Work item. Below are some records; copy them word for word and drop the pictures.

Material for the task.
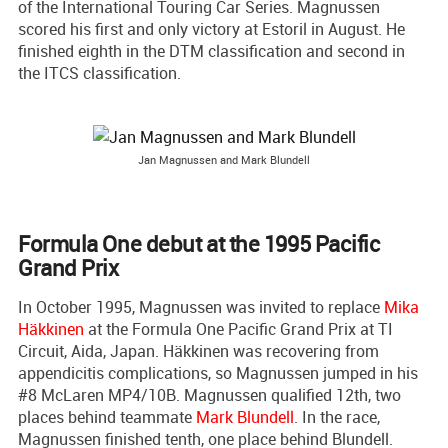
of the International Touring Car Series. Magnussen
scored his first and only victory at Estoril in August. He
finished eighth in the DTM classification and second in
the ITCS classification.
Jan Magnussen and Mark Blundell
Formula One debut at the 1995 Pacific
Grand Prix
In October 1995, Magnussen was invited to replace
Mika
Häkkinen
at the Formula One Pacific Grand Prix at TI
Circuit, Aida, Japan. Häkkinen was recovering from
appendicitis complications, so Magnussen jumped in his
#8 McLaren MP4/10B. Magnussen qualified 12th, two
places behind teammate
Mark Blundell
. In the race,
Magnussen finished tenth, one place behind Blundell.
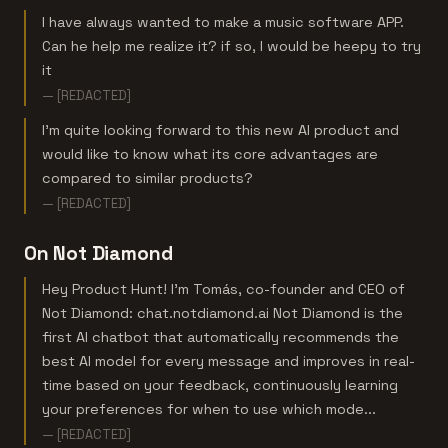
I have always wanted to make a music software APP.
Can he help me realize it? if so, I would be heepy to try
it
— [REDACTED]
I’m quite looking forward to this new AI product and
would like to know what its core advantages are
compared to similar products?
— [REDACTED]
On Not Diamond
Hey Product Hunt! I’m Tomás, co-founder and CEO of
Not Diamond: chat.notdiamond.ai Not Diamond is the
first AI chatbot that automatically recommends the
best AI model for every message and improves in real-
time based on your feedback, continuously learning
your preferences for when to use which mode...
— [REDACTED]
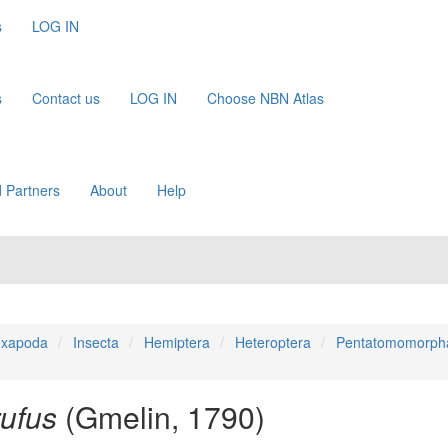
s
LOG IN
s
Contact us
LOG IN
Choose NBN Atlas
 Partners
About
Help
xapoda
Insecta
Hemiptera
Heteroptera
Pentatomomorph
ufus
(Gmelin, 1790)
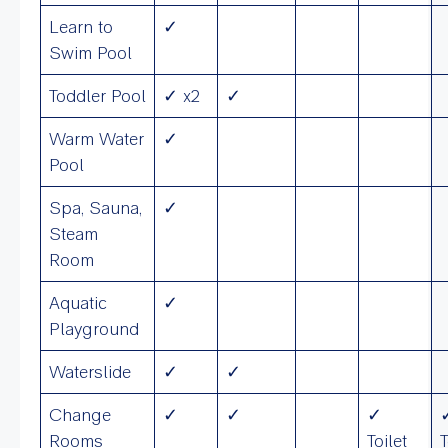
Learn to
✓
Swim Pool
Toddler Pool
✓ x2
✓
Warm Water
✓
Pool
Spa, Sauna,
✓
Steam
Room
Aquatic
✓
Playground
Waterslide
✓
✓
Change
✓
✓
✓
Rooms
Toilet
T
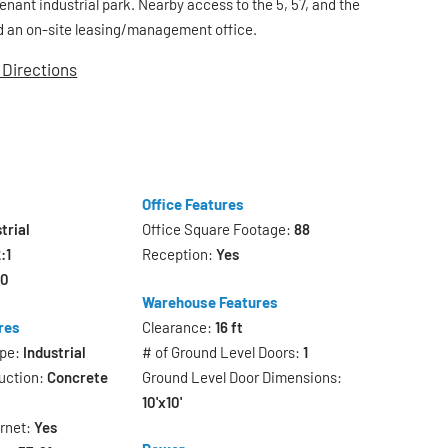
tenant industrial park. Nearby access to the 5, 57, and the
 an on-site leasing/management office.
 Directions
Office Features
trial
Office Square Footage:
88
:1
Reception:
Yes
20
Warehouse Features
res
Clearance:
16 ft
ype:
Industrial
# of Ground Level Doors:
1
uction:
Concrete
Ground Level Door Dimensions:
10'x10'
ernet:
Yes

Exercise output.
of the International Touring Car Series. Magnussen
scored his first and only victory at Estoril in August. He
finished eighth in the DTM classification and second in
the ITCS classification.
Jan Magnussen and Mark Blundell
Formula One debut at the 1995 Pacific
Grand Prix
In October 1995, Magnussen was invited to replace
Mika
Häkkinen
at the Formula One Pacific Grand Prix at TI
Circuit, Aida, Japan. Häkkinen was recovering from
appendicitis complications, so Magnussen jumped in his
#8 McLaren MP4/10B. Magnussen qualified 12th, two
places behind teammate
Mark Blundell
. In the race,
Magnussen finished tenth, one place behind Blundell.
I have always wanted to make a music software APP.
Can he help me realize it? if so, I would be heepy to try
it
— [REDACTED]
I’m quite looking forward to this new AI product and
would like to know what its core advantages are
compared to similar products?
— [REDACTED]
On Not Diamond
Hey Product Hunt! I’m Tomás, co-founder and CEO of
Not Diamond: chat.notdiamond.ai Not Diamond is the
first AI chatbot that automatically recommends the
best AI model for every message and improves in real-
time based on your feedback, continuously learning
your preferences for when to use which mode...
— [REDACTED]
s
LOG IN
s
Contact us
LOG IN
Choose NBN Atlas
 Partners
About
Help
xapoda
Insecta
Hemiptera
Heteroptera
Pentatomomorph
ufus
(Gmelin, 1790)
Learn to
✓
Swim Pool
Toddler Pool
✓ x2
✓
Warm Water
✓
Pool
Spa, Sauna,
✓
Steam
Room
Aquatic
✓
Playground
Waterslide
✓
✓
Change
✓
✓
✓
Rooms
Toilet
T
tenant industrial park. Nearby access to the 5, 57, and the
 an on-site leasing/management office.
 Directions
Office Features
trial
Office Square Footage:
88
:1
Reception:
Yes
20
Warehouse Features
res
Clearance:
16 ft
ype:
Industrial
# of Ground Level Doors:
1
uction:
Concrete
Ground Level Door Dimensions:
10'x10'
ernet:
Yes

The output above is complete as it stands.